Youngster victims are the forgotten voices of Chile in the course of the Pinochet dictatorship from 1973 to 1990

Youngster victims are the forgotten voices of Chile in the course of the Pinochet dictatorship from 1973 to 1990

SANTIAGO, Chile — Yelena Monroy was 3 years outdated when she was imprisoned for greater than a 12 months alongside together with her youthful sister and her mom, a socialist activist focused by the regime of Gen. Augusto Pinochet after he got here to energy in Chile in a army coup in September 1973.

“We were scared, we were crying,” recalled Monroy, now a 53-year-old industrial engineer and one in every of greater than 1,000 youngsters and adolescents who have been detained within the identify of combating communism and leftist guerrillas throughout Chile’s army dictatorship from 1973 to 1990.

When Pinochet put in himself as chief, the age of majority in Chile was set at 21 years. But being a minor was no safety from the dictatorship’s crackdown. Children have been detained, tortured, killed, and even used as decoys to apprehend their dad and mom.
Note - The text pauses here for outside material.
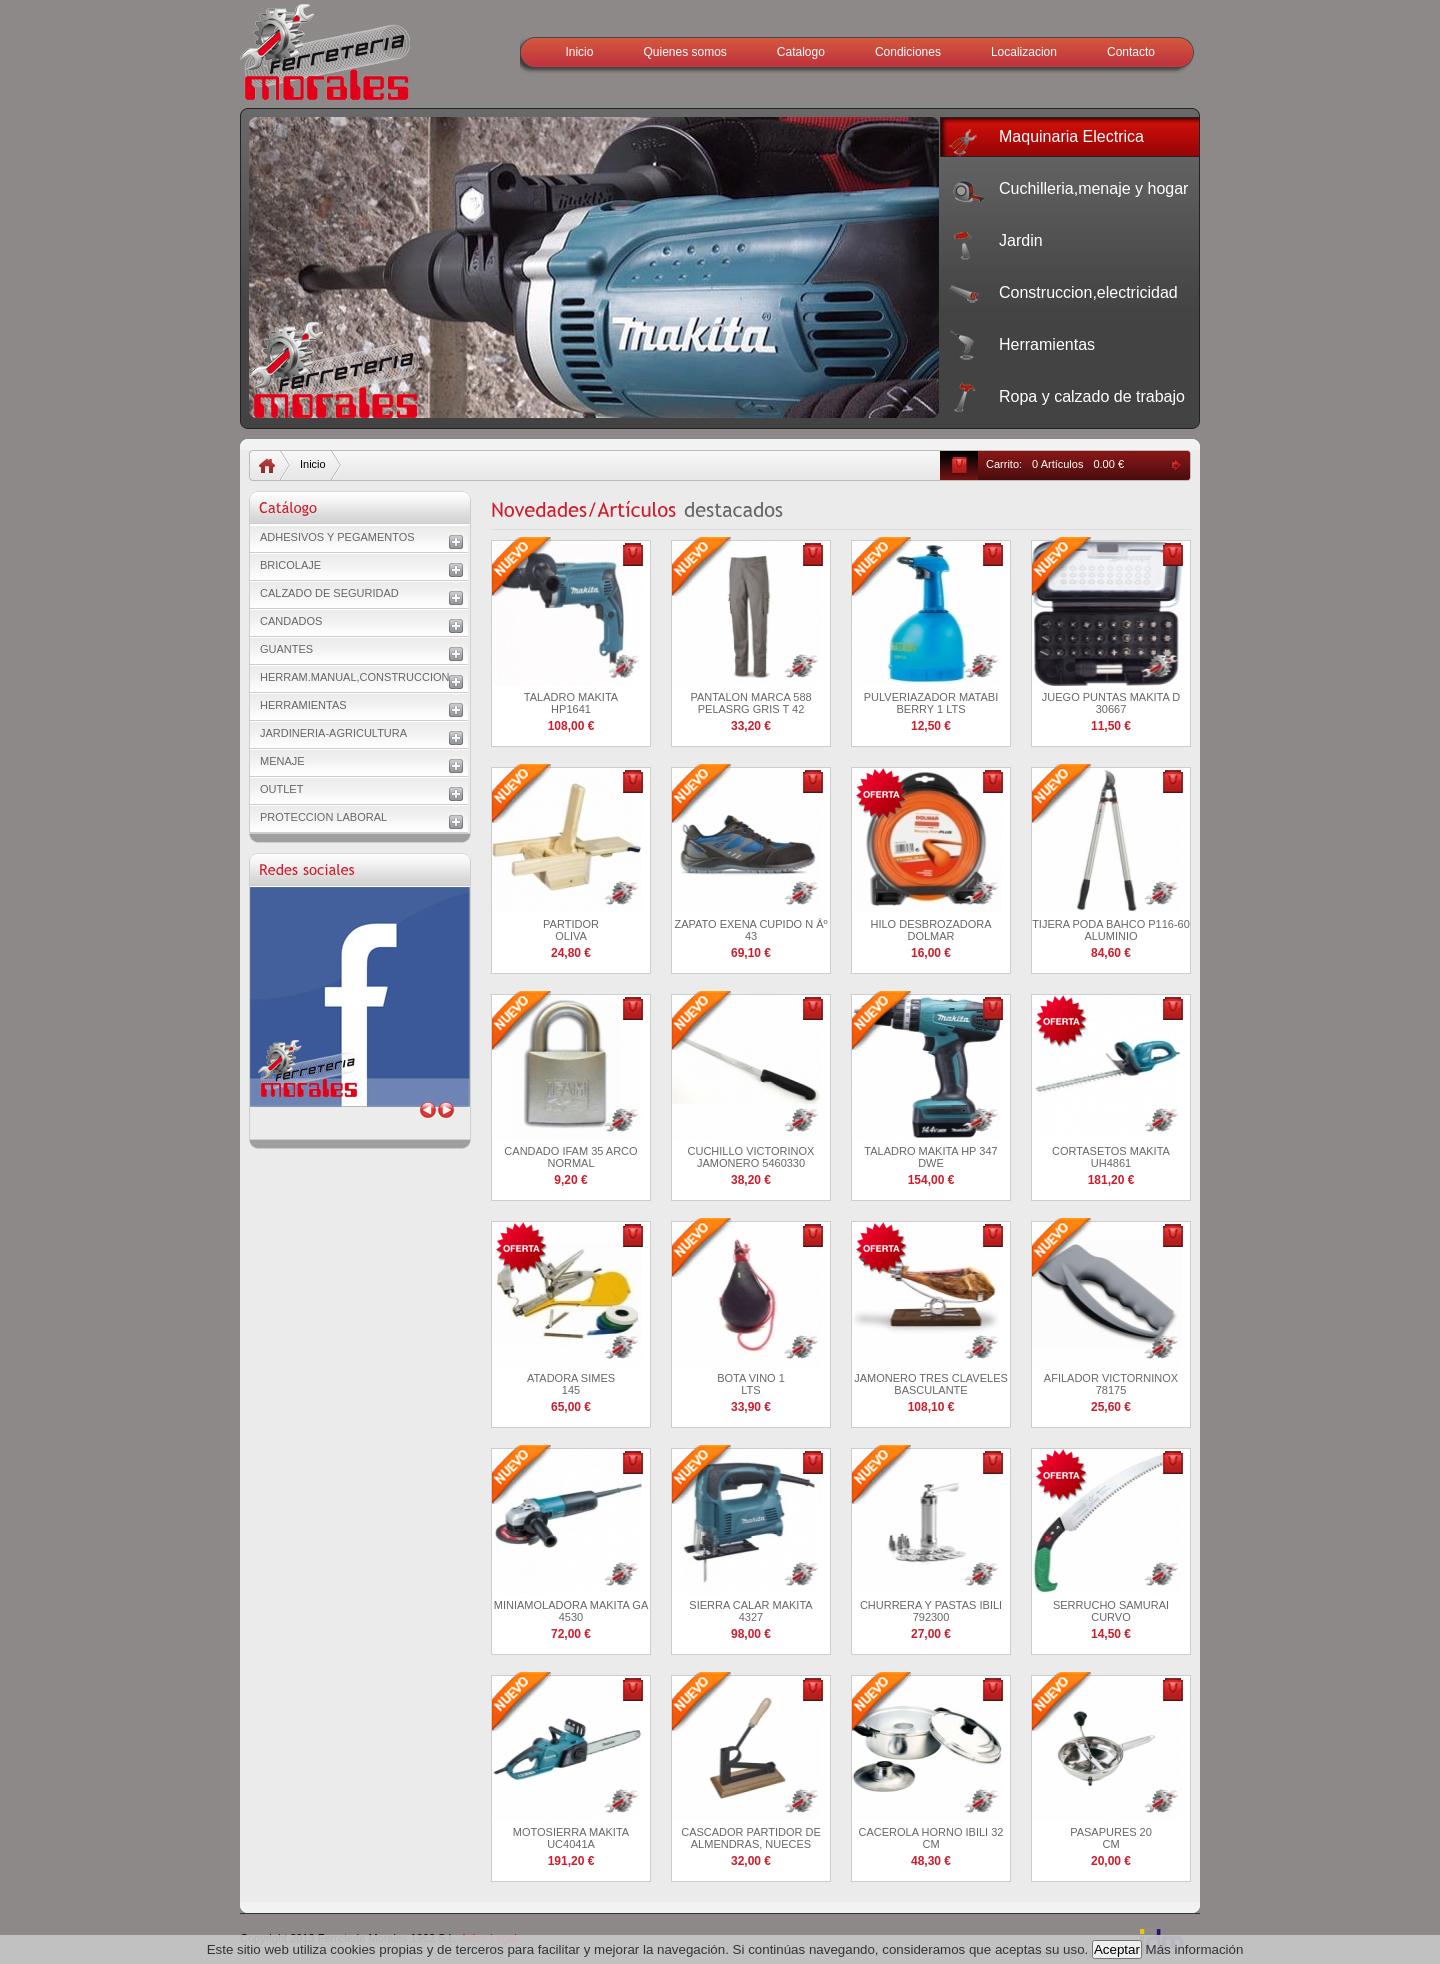 Image resolution: width=1440 pixels, height=1964 pixels. What do you see at coordinates (571, 1384) in the screenshot?
I see `ATADORA SIMES 145` at bounding box center [571, 1384].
The trauma of that interval has made most of the younger victims of the army regime reluctant to talk out, and the method of prosecuting that period’s crimes and making reparations usually has made no distinction amongst victims based mostly on age. So, the kid victims of the Pinochet period haven’t had a lot visibility, although minors characterize almost 10% of the deaths attributed to the regime.

“We don’t classify them by age, because they all suffered,” Gaby Rivera, president of Chile’s Association of Relatives of the Detained-Disappeared, advised The Associated Press.

However, the National Commission on Political Imprisonment and Torture figures present that the Pinochet regime detained 1,132 minors below the age of 18. Of these 88 have been below 13 and 102 have been arrested together with their dad and mom – or have been born in jail.

Some 307 youngsters below the age of 18 have been killed throughout that interval, in response to human rights teams’ evaluations of documentation from the National Truth and Reconciliation Commission. About 3,200 folks general have been killed in the course of the dictatorship, or went lacking and are believed useless.

Chile’s National Stadium, within the nation’s capital, grew to become the most important detention middle of the army authorities. That is the place they arrested – and beat – Roberto Vásquez Llantén, when he was 17, for being an energetic militant of the Revolutionary Left Movement.

He had been in hiding because the begin of the coup, however was arrested on Jan. 15, 1974. Vásquez Llantén, who’s 67 at this time, spent a 12 months within the Chacabuco Prison Camp within the Atacama desert together with 16 different minors. There was no electrical energy or sizzling water, he recalled. There have been antipersonnel mines outdoors the barbed-wire to maintain prisoners in line, whereas guards saved watch from towers.

If minors had political significance, they have been detained identical to adults. But in addition they have been used as lures to lure and detain their dad and mom.

The Fernández Montenegro sisters have been imprisoned in February 1974 once they have been youngsters.

Viviana, 14, and Morelia, 17, have been accused of being guerrillas within the Chilean port of Valparaíso the place they lived, some 120 kilometers (75 miles) northwest of the capital. Their mom was arrested and launched after 24 hours. The entire household, except the daddy, have been energetic communists.

The sisters have been first held collectively within the Silva Palma Navy Barracks, on one of many many inhabited hills of Valparaíso.

“I was in a cell, wearing a hoodie, while some guys put electricity cables on my fingers, yelling and screaming profanities and threats,” demanding to know the place the weapons have been, Viviana Fernández recounted.

“The only thing I did was cry and cry … I felt very afraid, very afraid,” she mentioned.

Fernández, who’s 64 at this time, and Yelena Monroy are members of the Association of Former Minors Victims of Political Imprisonment and Torture, created 9 years in the past partly to lift consciousness in regards to the destiny of kids and adolescents below the dictatorship.

Fernández, who’s the spokesperson, says the group has about 100 members, however she thinks there are various extra, and that many are nonetheless afraid to speak about what occurred to them throughout these years.

Many different minors of that point didn’t survive to inform their story.

José Gregorio Saavedra González, a militant of the Revolutionary Left Movement, was executed on the age of 18 by troopers in Calama, within the north of the nation, along with 25 different political prisoners on Oct. 19, 1973. He was one of many disappeared who years later have been positioned – and recognized.

“They gave us a little bit of a finger in a small box, and a little bit of what I imagine was a small tooth,” remembers his sister, Ángela Saavedra, who’s 81.

Monroy and Fernández fault the Chilean authorities for not absolutely acknowledging previous violations of kids’s human rights.

“We have been totally forgotten by the state, it is very much in debt,” Fernández mentioned.